Complete Study Notes
Introduction
Deep Learning is a subset of machine learning that uses artificial neural networks to model
complex patterns in data.
It is inspired by the structure and function of the human brain.
Deep learning is widely used in applications such as image recognition, speech processing,
and natural language processing.
Definition
Deep learning is a technique that uses multi-layered neural networks to learn
representations of data.
It allows models to automatically extract features without manual intervention.
It is particularly effective for large datasets and complex problems.
Neural Networks Basics
A neural network consists of layers of nodes called neurons.
Each neuron receives input, applies a function, and passes output to the next layer.
The main layers are input layer, hidden layers, and output layer.
Activation Functions
Activation functions determine whether a neuron should be activated.

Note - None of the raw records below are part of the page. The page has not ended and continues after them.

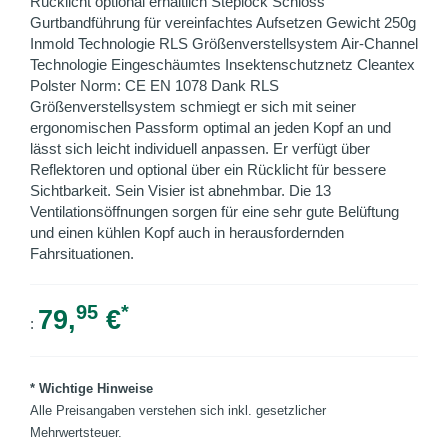
Rücklicht optional erhältlich Steplock Schloss
Gurtbandführung für vereinfachtes Aufsetzen Gewicht 250g
Inmold Technologie RLS Größenverstellsystem Air-Channel
Technologie Eingeschäumtes Insektenschutznetz Cleantex
Polster Norm: CE EN 1078 Dank RLS
Größenverstellsystem schmiegt er sich mit seiner
ergonomischen Passform optimal an jeden Kopf an und
lässt sich leicht individuell anpassen. Er verfügt über
Reflektoren und optional über ein Rücklicht für bessere
Sichtbarkeit. Sein Visier ist abnehmbar. Die 13
Ventilationsöffnungen sorgen für eine sehr gute Belüftung
und einen kühlen Kopf auch in herausfordernden
Fahrsituationen.
95
*
79,
€
:
* Wichtige Hinweise
Alle Preisangaben verstehen sich inkl. gesetzlicher
Mehrwertsteuer.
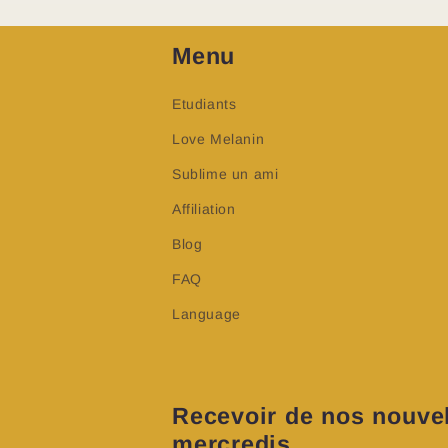
Menu
Etudiants
Love Melanin
Sublime un ami
Affiliation
Blog
FAQ
Language
Recevoir de nos nouvel
mercredis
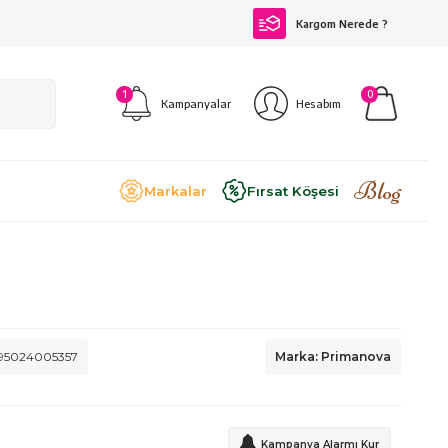
Kargom Nerede ?
1
0
Kampanyalar
Hesabım
Blog
Markalar
Fırsat Köşesi
95024005357
Marka: Primanova
Kampanya Alarmı Kur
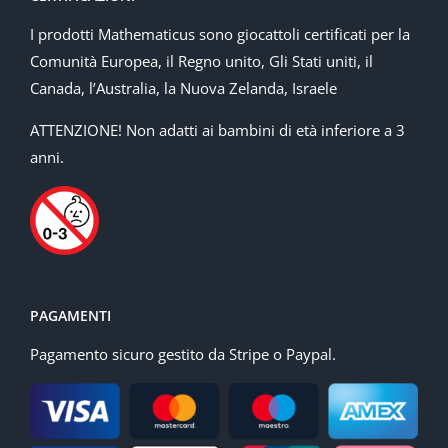
I prodotti Mathematicus sono giocattoli certificati per la
Comunità Europea, il Regno unito, Gli Stati uniti, il
Canada, l’Australia, la Nuova Zelanda, Israele
ATTENZIONE! Non adatti ai bambini di età inferiore a 3
anni.
PAGAMENTI
Pagamento sicuro gestito da Stripe o Paypal.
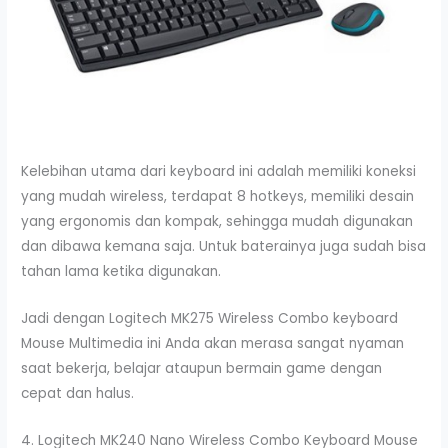
Kelebihan utama dari keyboard ini adalah memiliki koneksi
yang mudah wireless, terdapat 8 hotkeys, memiliki desain
yang ergonomis dan kompak, sehingga mudah digunakan
dan dibawa kemana saja. Untuk baterainya juga sudah bisa
tahan lama ketika digunakan.
Jadi dengan Logitech MK275 Wireless Combo keyboard
Mouse Multimedia ini Anda akan merasa sangat nyaman
saat bekerja, belajar ataupun bermain game dengan
cepat dan halus.
4. Logitech MK240 Nano Wireless Combo Keyboard Mouse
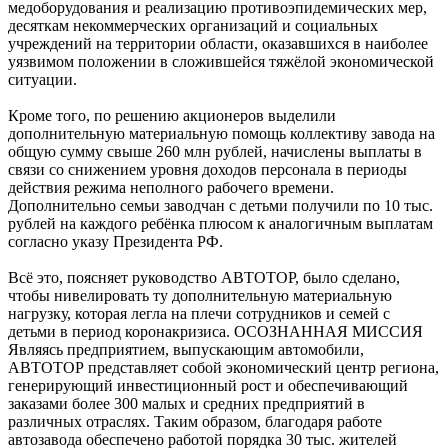
медоборудования и реализацию противоэпидемических мер,
десяткам некоммерческих организаций и социальных
учреждений на территории области, оказавшихся в наиболее
уязвимом положении в сложившейся тяжёлой экономической
ситуации.
Кроме того, по решению акционеров выделили
дополнительную материальную помощь коллективу завода на
общую сумму свыше 260 млн рублей, начислены выплаты в
связи со снижением уровня доходов персонала в периоды
действия режима неполного рабочего времени.
Дополнительно семьи заводчан с детьми получили по 10 тыс.
рублей на каждого ребёнка плюсом к аналогичным выплатам
согласно указу Президента РФ.
Всё это, поясняет руководство АВТОТОР, было сделано,
чтобы нивелировать ту дополнительную материальную
нагрузку, которая легла на плечи сотрудников и семей с
детьми в период коронакризиса. ОСОЗНАННАЯ МИССИЯ
Являясь предприятием, выпускающим автомобили,
АВТОТОР представляет собой экономический центр региона,
генерирующий инвестиционный рост и обеспечивающий
заказами более 300 малых и средних предприятий в
различных отраслях. Таким образом, благодаря работе
автозавода обеспечено работой порядка 30 тыс. жителей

Common functions include ReLU, Sigmoid, and Tanh.
They introduce non-linearity into the model.
Forward Propagation
In forward propagation, input data passes through layers to produce output.
Each layer transforms the data using weights and activation functions.
, Backpropagation
Backpropagation is used to update weights based on error.
It calculates gradients and minimizes loss using optimization algorithms.
It is essential for training neural networks.
Loss Functions
Loss functions measure how far predictions are from actual values.
Examples include Mean Squared Error and Cross-Entropy.
They guide the optimization process.
Optimization Algorithms
Optimization algorithms update model weights.
Examples include Gradient Descent, Adam, and RMSProp.
They improve model performance.
Deep Learning Libraries
Popular Python libraries include TensorFlow and Keras.
These libraries simplify building and training neural networks.
They provide high-level APIs for fast development.
Example Code (Keras)
Example:
from tensorflow.keras.models import Sequential
from tensorflow.keras.layers import Dense
model = Sequential()
model.add(Dense(10, activation='relu'))
model.add(Dense(1))
model.compile(optimizer='adam', loss='mse')
Advantages
Handles complex data such as images and text.